Turning a container home from salt-stained rust bucket into a compact home takes time, effort, and money… but results can be as spectacular as they are compact. Even so, we’re all different, and it’s a sad fact that we aren’t all born handymen. How many of us have accidentally detonated our upstairs toilet while trying to fix the plumbing? (Just me?) The point is, there are some of us out there who no sane man would trust with a tool belt, lest we wind up winning a Darwin Award while trying to tighten a screw. What container homes exist for the mechanically, ahem, declined? Fortunately for us, there are plenty of companies that have adapted to take advantage of the container market: purchasing containers, refitting them, and selling them to prospective clients. Generally, these companies do business on a per-transaction model. Three major companies in North America include:
MODS International, located in Wisconsin offers a variety of homes; their products, among the sturdiest and most compact of the container homes, make popular centerpieces at different trade shows and product displays. A 40-square-foot unit contains all the basic amenities, including kitchens, bedrooms, and microwaves with the basic model. Simple sewage and electrical connections give the home a modicum of portability.
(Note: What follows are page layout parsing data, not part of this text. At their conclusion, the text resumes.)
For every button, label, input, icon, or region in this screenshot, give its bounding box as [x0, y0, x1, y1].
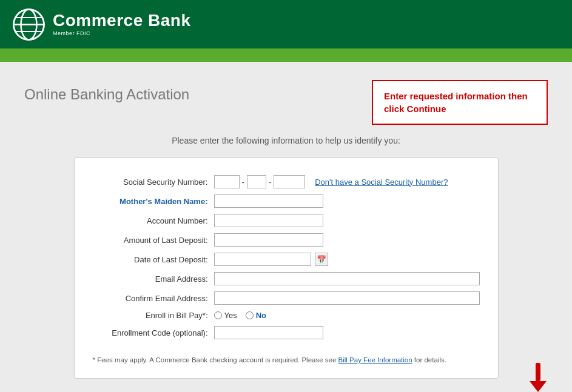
- confirm-email-label: Confirm Email Address:: [93, 294, 214, 303]
- ssn-group: - - Don't have a Social Security Number?: [214, 175, 448, 188]
- page-title: Online Banking Activation: [24, 86, 189, 103]
- bill-pay-radio-group: Yes No: [214, 311, 267, 320]
- enrollment-code-label: Enrollment Code (optional):: [93, 328, 214, 337]
- confirm-email-input[interactable]: [214, 291, 480, 305]
- maiden-name-label: Mother's Maiden Name:: [93, 197, 214, 206]
- ssn-link[interactable]: Don't have a Social Security Number?: [315, 178, 448, 187]
- bill-pay-label: Enroll in Bill Pay*:: [93, 311, 214, 320]
- info-box: Enter requested information then click C…: [372, 80, 548, 125]
- last-deposit-input[interactable]: [214, 233, 323, 247]
- arrow-head: [530, 381, 547, 392]
- email-input[interactable]: [214, 272, 480, 285]
- last-deposit-row: Amount of Last Deposit:: [93, 233, 480, 247]
- confirm-email-row: Confirm Email Address:: [93, 291, 480, 305]
- form-card: Social Security Number: - - Don't have a…: [74, 158, 499, 379]
- last-deposit-label: Amount of Last Deposit:: [93, 236, 214, 245]
- main-content: Online Banking Activation Enter requeste…: [0, 62, 572, 392]
- date-deposit-input[interactable]: [214, 253, 311, 266]
- date-group: 📅: [214, 253, 328, 266]
- bill-pay-yes-radio[interactable]: [214, 311, 222, 319]
- arrow-shaft: [536, 363, 540, 381]
- page-header: Commerce Bank Member FDIC: [0, 0, 572, 48]
- instruction-text: Please enter the following information t…: [24, 136, 548, 145]
- footnote: * Fees may apply. A Commerce Bank checki…: [93, 350, 480, 364]
- account-number-input[interactable]: [214, 214, 323, 227]
- account-number-label: Account Number:: [93, 216, 214, 225]
- bill-pay-fee-link[interactable]: Bill Pay Fee Information: [338, 356, 412, 364]
- member-fdic: Member FDIC: [53, 30, 190, 36]
- bill-pay-yes-label[interactable]: Yes: [214, 311, 237, 320]
- ssn-part1-input[interactable]: [214, 175, 240, 188]
- ssn-part2-input[interactable]: [247, 175, 266, 188]
- bill-pay-row: Enroll in Bill Pay*: Yes No: [93, 311, 480, 320]
- calendar-icon[interactable]: 📅: [315, 253, 328, 266]
- maiden-name-row: Mother's Maiden Name:: [93, 194, 480, 208]
- email-row: Email Address:: [93, 272, 480, 285]
- arrow-indicator: [530, 363, 547, 392]
- account-number-row: Account Number:: [93, 214, 480, 227]
- maiden-name-input[interactable]: [214, 194, 323, 208]
- enrollment-code-input[interactable]: [214, 326, 323, 339]
- bank-name-block: Commerce Bank Member FDIC: [53, 12, 190, 36]
- date-deposit-label: Date of Last Deposit:: [93, 255, 214, 264]
- ssn-label: Social Security Number:: [93, 178, 214, 187]
- bill-pay-no-radio[interactable]: [246, 311, 254, 319]
- ssn-row: Social Security Number: - - Don't have a…: [93, 175, 480, 188]
- accent-bar: [0, 48, 572, 62]
- logo: Commerce Bank Member FDIC: [12, 8, 190, 41]
- email-label: Email Address:: [93, 274, 214, 284]
- date-deposit-row: Date of Last Deposit: 📅: [93, 253, 480, 266]
- bill-pay-no-label[interactable]: No: [246, 311, 266, 320]
- ssn-part3-input[interactable]: [274, 175, 305, 188]
- enrollment-code-row: Enrollment Code (optional):: [93, 326, 480, 339]
- bank-name: Commerce Bank: [53, 12, 190, 29]
- title-row: Online Banking Activation Enter requeste…: [24, 80, 548, 125]
- globe-icon: [12, 8, 45, 41]
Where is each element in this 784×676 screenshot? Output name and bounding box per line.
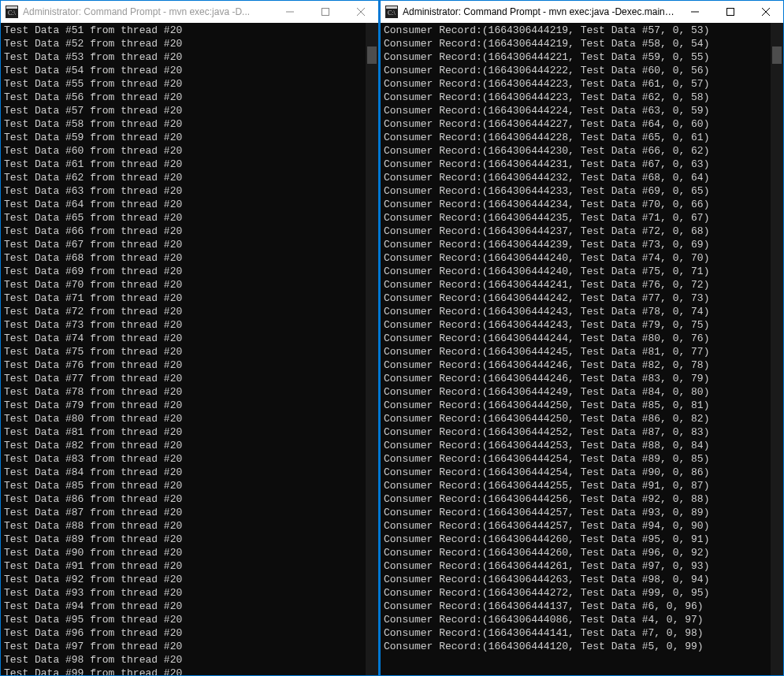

The confusingly-named Honomobo sends shipping container homes all across the Canadian Great White North, working one-on-one with their clients in an innovative and design-focused environment, helping them assemble a home that fits customer specifications. Notably, Honomobo boasts “local delivery and reassembly”; all of the containers they use can be comfortably picked up and carried around on trailers or flatbeds for ease of transit.
The manufacturers promise local delivery and assembly as part of their modus operandi; the company cleans and refits the containers in their main Alberta facility, then carry them to their destination via lift-and-load trailers.
Atomic Container Homes provides services in North America for a wide range of clients. Shipping containers are just one of their many specialties: in addition to providing portable container homes for their clients, they focus on socially-conscious projects such as providing affordable company housing for construction workers. Sustainability and portability remain key features of this company.
Compact, aesthetically-pleasing living doesn’t necessarily have to be beyond reach for the un-handymen among us; and as the container home trend continues to grow in size and prominence, it’s doubtless that more and more companies will jump on the gravy train – or trailer, as the case may be.